In a recent case, documents related to an audit which was described in internal correspondence as being done to assess general compliance were not privileged in later civil litigation since the Court found: (1) the audit was conducted as a regular business activity; and (2) defendants could not establish that litigation was the “driving force” for the audit. Graph v. Haverhill North Coke Company, WL 5495514 (S.D. Ohio), Case No. 1:09-CV-670 (SD Ohio, November 13, 2012), The Graph defendant had already performed a prior audit and had been subjected to Clean Air Act violations and enforcement prior to having URS conduct another audit.  After the URS audit was completed, the defendant was sued by plaintiff asserting Clean Air Act and Resource Conservation and Recovery Act (“RCRA”) violations.  Although the audit-related correspondence was discoverable, the court found that the actual draft and final versions of the URS audit itself were protected since those documents contained legal advice and were made in confidence by the defendant.  However, the court found that the results and drafts of the earlier audit were not themselves protected since: (1) the defendant had disclosed some of those audit materials in separate litigation; and (2) the defendant was relying on results of this earlier audit to support some of its defenses.

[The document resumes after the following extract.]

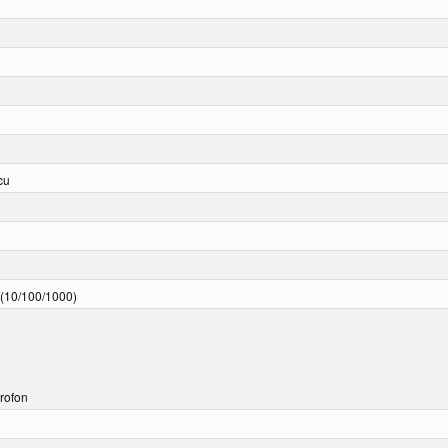
cu
 (10/100/1000)
krofon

In light of this ruling, clients need to be careful to cloak all documents relating to sensitive audits under privilege.  Clients should seek legal advice expressly, allow attorneys to provide input before even the first draft of the audit is prepared, and keep all copies of audit-related documents in files separate from those containing normal business documents to avoid disclosure of some documents which might waive the privilege for the entire audit.